Long fight over energy bill ends with Senate passage

Ohio’s Rob Portman co-sponsored measure to mandate more energy efficient building codes.

Ending years of frustrating delays for Sens. Rob Portman of Ohio and Jean Shaheen of New Hampshire, the Senate Wednesday approved an energy bill that included a section they co-authored aimed at making new homes and commercial buildings more energy efficient.

The energy efficiency section was folded into the broader energy bill, which is supposed to modernize the country’s power systems and pipelines, and hasten federal approval of projects aimed at exporting liquefied natural gas to Europe.
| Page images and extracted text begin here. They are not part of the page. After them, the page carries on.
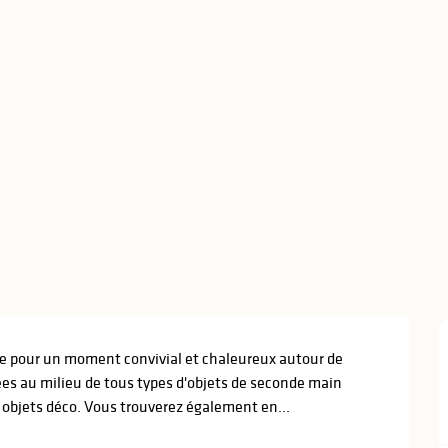
te pour un moment convivial et chaleureux autour de 
es au milieu de tous types d'objets de seconde main 
t objets déco. Vous trouverez également en...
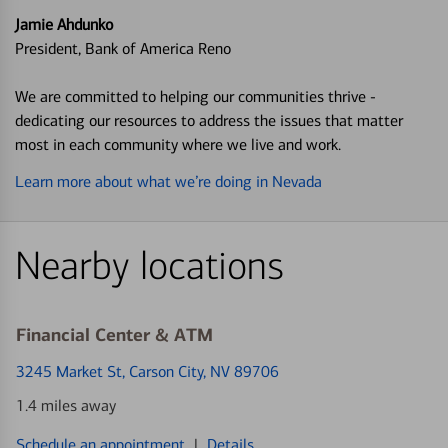
Jamie Ahdunko
President, Bank of America Reno
We are committed to helping our communities thrive -
dedicating our resources to address the issues that matter
most in each community where we live and work.
Learn more about what we’re doing in Nevada
Nearby locations
Financial Center & ATM
3245 Market St
, Carson City, NV 89706
1.4 miles away
Schedule an appointment
|
Details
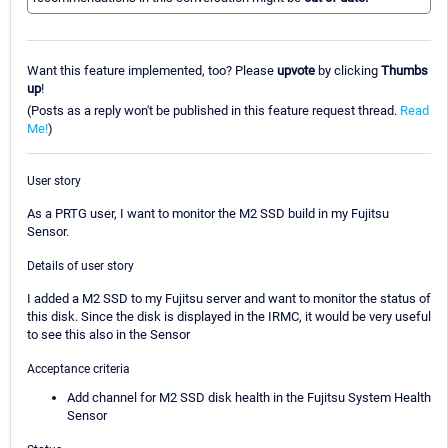
Want this feature implemented, too? Please
upvote
by clicking
Thumbs
up
!
(Posts as a reply won't be published in this feature request thread.
Read
Me!
)
User story
As a PRTG user, I want to monitor the M2 SSD build in my Fujitsu
Sensor.
Details of user story
I added a M2 SSD to my Fujitsu server and want to monitor the status of
this disk. Since the disk is displayed in the IRMC, it would be very useful
to see this also in the Sensor
Acceptance criteria
Add channel for M2 SSD disk health in the Fujitsu System Health
Sensor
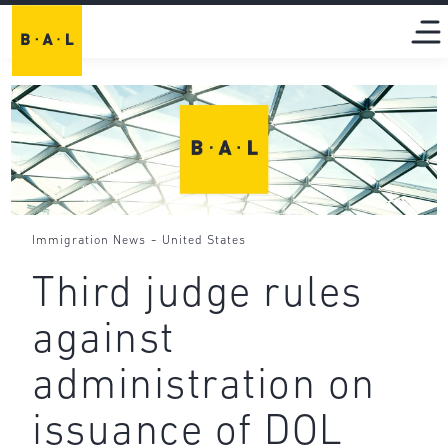
-
Immigration News
United States
Third judge rules
against
administration on
issuance of DOL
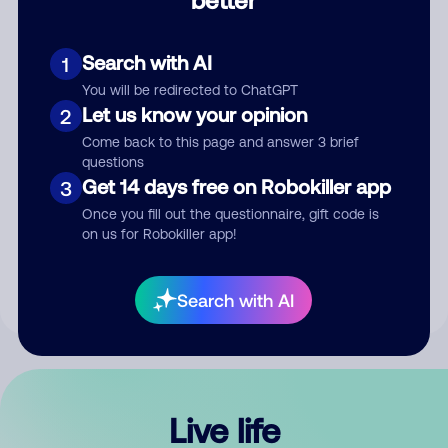
Comment
Search with AI
1
You will be redirected to ChatGPT
Let us know your opinion
2
Come back to this page and answer 3 brief
questions
Get 14 days free on Robokiller app
3
Submit Comment
Once you fill out the questionnaire, gift code is
on us for Robokiller app!
By submitting a comment, you give us permission to publish
your comment publicly.
Search with AI
Live life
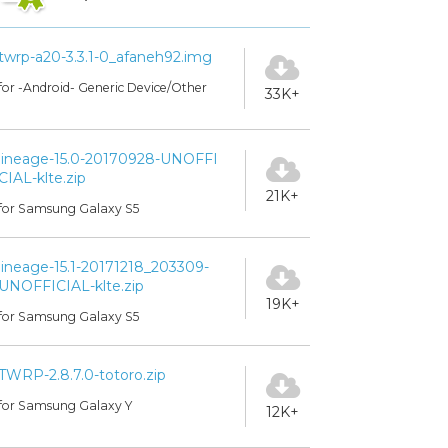
twrp-a20-3.3.1-0_afaneh92.img
for -Android- Generic Device/Other
33K+
lineage-15.0-20170928-UNOFFI
CIAL-klte.zip
21K+
for Samsung Galaxy S5
lineage-15.1-20171218_203309-
UNOFFICIAL-klte.zip
19K+
for Samsung Galaxy S5
TWRP-2.8.7.0-totoro.zip
for Samsung Galaxy Y
12K+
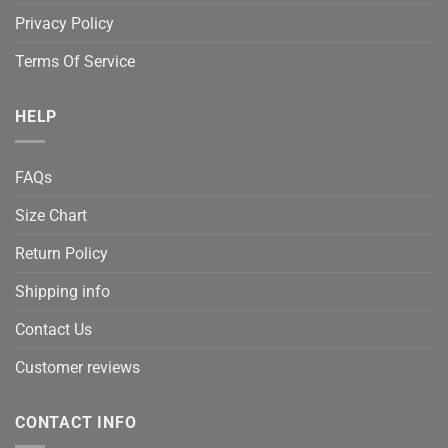
Privacy Policy
Terms Of Service
HELP
FAQs
Size Chart
Return Policy
Shipping info
Contact Us
Customer reviews
CONTACT INFO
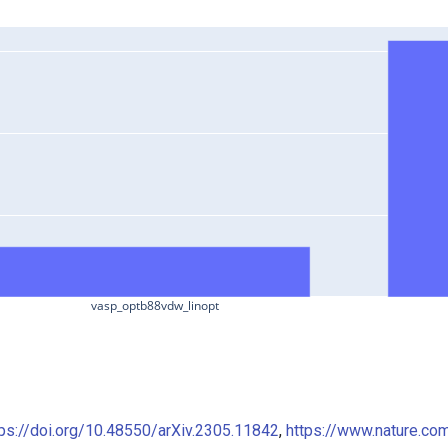
vasp_optb88vdw_linopt
tps://doi.org/10.48550/arXiv.2305.11842
,
https://www.nature.co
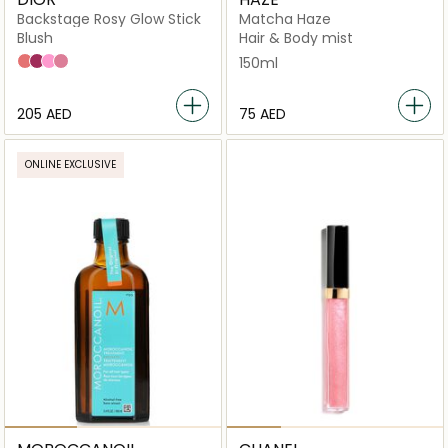
Backstage Rosy Glow Stick
Matcha Haze
Blush
Hair & Body mist
077 Candy
006 Perry
001 Pink
012 Rosewood
150ml
⁦205⁩ AED
⁦75⁩ AED
ONLINE EXCLUSIVE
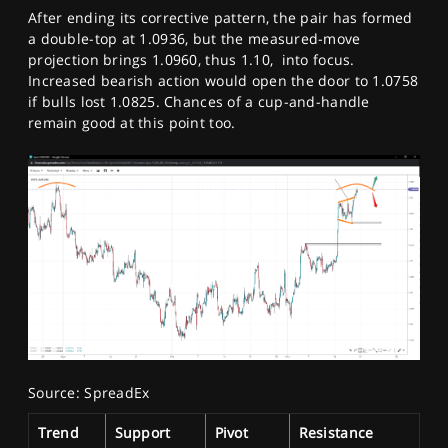
After ending its corrective pattern, the pair has formed
a double-top at 1.0936, but the measured-move
projection brings 1.0960, thus 1.10, into focus.
Increased bearish action would open the door to 1.0758
if bulls lost 1.0825. Chances of a cup-and-handle
remain good at this point too.
Source: SpreadEx
Trend
Support
Pivot
Resistance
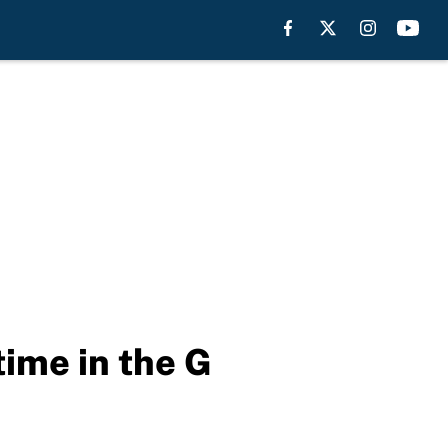
time in the G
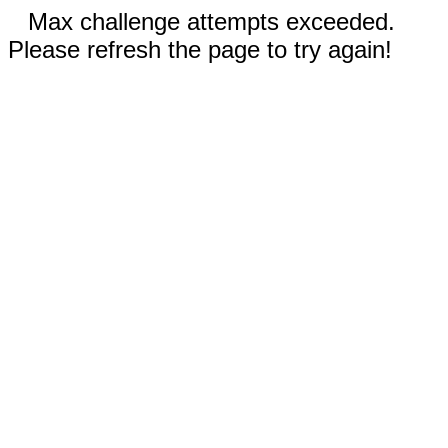
Max challenge attempts exceeded.
Please refresh the page to try again!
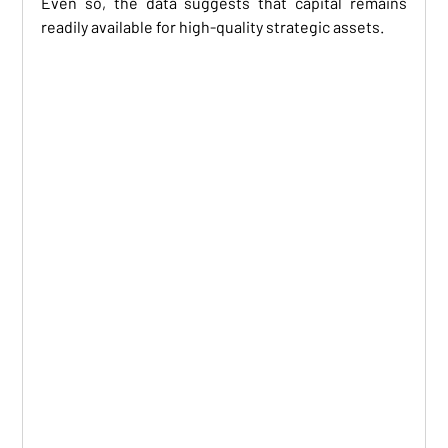
Even so, the data suggests that capital remains 
readily available for high-quality strategic assets.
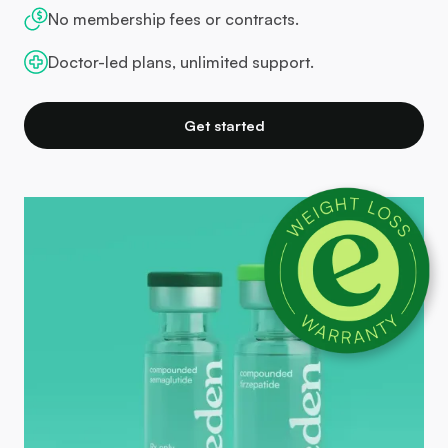
No membership fees or contracts.
Doctor-led plans, unlimited support.
Get started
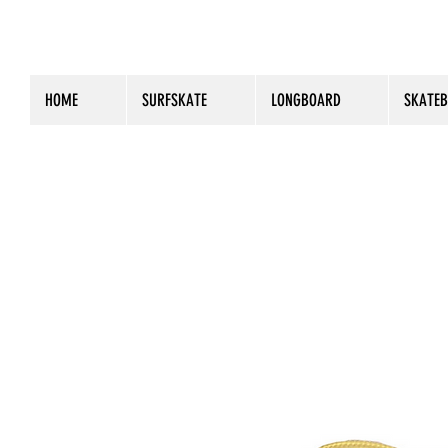
HOME
SURFSKATE
LONGBOARD
SKATE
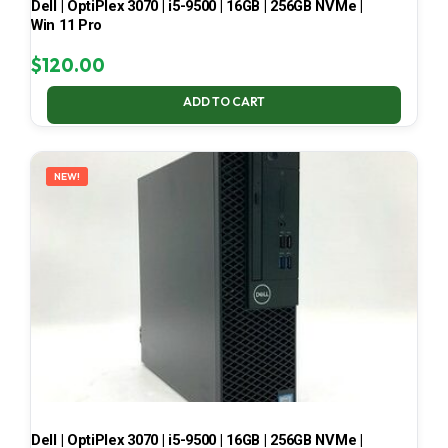
Dell | OptiPlex 3070 | i5-9500 | 16GB | 256GB NVMe |
Win 11 Pro
$
120.00
ADD TO CART
NEW!
Dell | OptiPlex 3070 | i5-9500 | 16GB | 256GB NVMe |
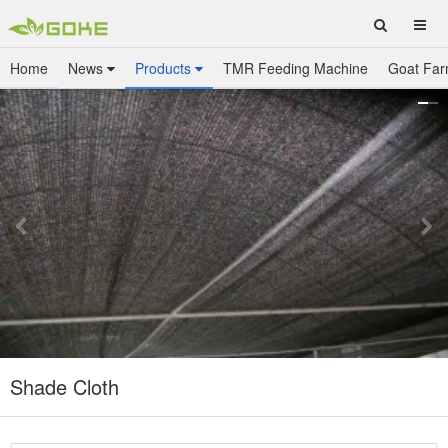
Home
News
Products
TMR Feeding Machine
Goat Far
Shade Cloth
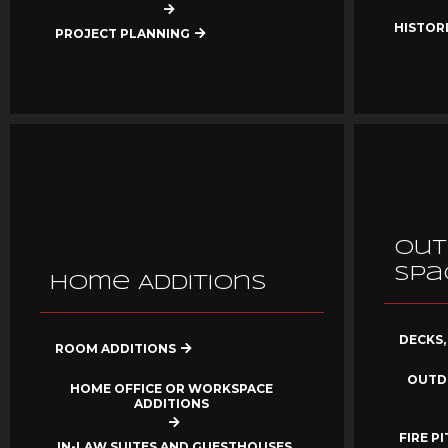
HISTOR
PROJECT PLANNING
Out
Spa
Home Additions
DECKS,
ROOM ADDITIONS
OUTD
HOME OFFICE OR WORKSPACE
ADDITIONS
FIRE P
IN-LAW SUITES AND GUESTHOUSES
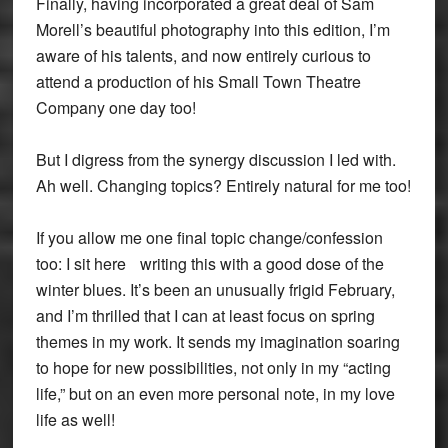
Finally, having incorporated a great deal of Sam
Morell’s beautiful photography into this edition, I’m
aware of his talents, and now entirely curious to
attend a production of his Small Town Theatre
Company one day too!
But I digress from the synergy discussion I led with.
Ah well. Changing topics? Entirely natural for me too!
If you allow me one final topic change/confession
too: I sit here writing this with a good dose of the
winter blues. It’s been an unusually frigid February,
and I’m thrilled that I can at least focus on spring
themes in my work. It sends my imagination soaring
to hope for new possibilities, not only in my “acting
life,” but on an even more personal note, in my love
life as well!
The Senate approved the broader bill, 85-12, and sent it the House, which needs to pass it before President Barack Obama can sign it into law.

Lawmakers from both parties have been eager to pass the bill as a way to demonstrate to angry voters that Congress can deliver on key issues. Portman is in a tough re-election fight against former Ohio Gov. Ted Strickland. Because Shaheen is a Democrat and Portman a Republican, the bill gives the senator from Cincinnati a legislative victory to tout on the campaign trail.

“This is a big deal for me because it has been five years in the process,” Portman told Ohio reporters Tuesday on a conference call. “It’s an opportunity to boost economic growth in Ohio and also protect the environment.”

The section of the bill co-sponsored by Portman and Shaheen would work to strengthen building codes to make new homes and commercial buildings more energy efficient. It also would direct the federal government to encourage research and development of energy-efficient technologies.

Portman and Shaheen came close in 2013 to winning Senate approval of their measure. But it became embroiled in a testy Senate fight when some Republicans wanted to attach amendments that would have slashed federal subsidies for congressional staff members forced to buy individual health insurance through the federal exchanges created by the 2010 health-care law.

Earlier this year, passage of the broader energy measure was delayed again because Democrats such as Sen. Sherrod Brown of Ohio wanted to add millions of dollars to help Sebring, Ohio, and Flint, Mich., deal with higher levels of lead in the water. When Democrats dropped that demand, passage of the energy bill was assured.

“This bill promotes important priorities like upgrading our electrical grid, improving energy efficiency and extending programs that support Ohio’s state and local parks,” said Brown, who voted for the bill. “Unfortunately, the Senate missed a key opportunity to come together and support communities” such as Sebring and Flint.